Is algorithmic thinking essential for data analysis?
Suppose an analyst wants to perform data analysis & inference in a specific domain of knowledge (domain of expertise). The first thing to do is to break down the domain of interest in a bunch of interrelated random variables. After encoding the data in the known tabular format (according to the desired decomposition into the specific variables), the analyst may want to gain insight in some of the potential relations among the random variables.
Suppose that the analytic goal is to better understand some of the variable relations or to predict a variable on the basis of some of the others. The analyst may decide to employ exploratory or predictive or probabilistic models or a combination to carry out the task.

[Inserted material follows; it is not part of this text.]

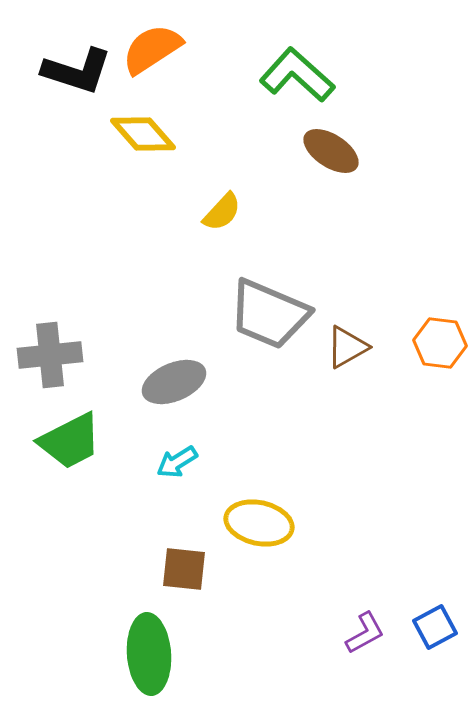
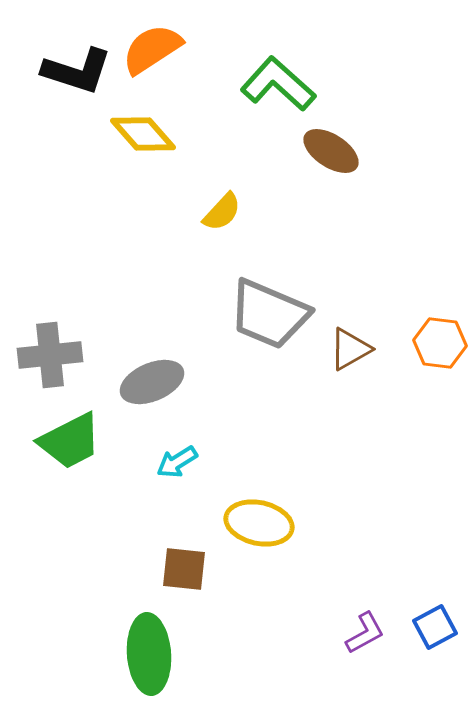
green L-shape: moved 19 px left, 9 px down
brown triangle: moved 3 px right, 2 px down
gray ellipse: moved 22 px left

One can rarely bare on general closed form (analytic) representations and manipulations of inferential models. Closed form solutions often require too many restrictive assumptions, for example, certain normality or linearity constraints about the distributions or relations of the random variables, which may not be good approximations of a complex, real world domain.

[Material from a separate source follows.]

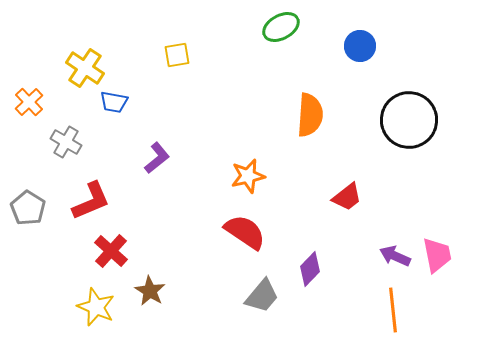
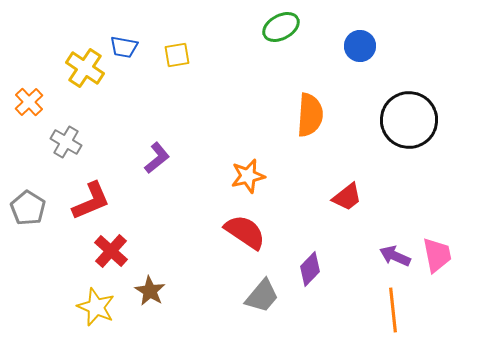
blue trapezoid: moved 10 px right, 55 px up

On the other hand, a clever algorithm, that captures the particularities of the specific domain, may prove a better approach to take. Employing adapted versions of existing algorithms might better fit the domain of interest and deliver useful business insights. Still, the algorithmic approach has one additional advantage; algorithms can have applications that scale well with input, if designed appropriately. As new data analysis algorithms and implementations are continuously made available, professionals need to be careful, though; no algorithm should be allowed to violate the laws of probability & statistics and mathematical justification should accompany an introduced algorithm.
It is said that the 20th century was the age of grand equations (usually invented in the natural sciences fields). Is the 21st century becoming the algorithmic age?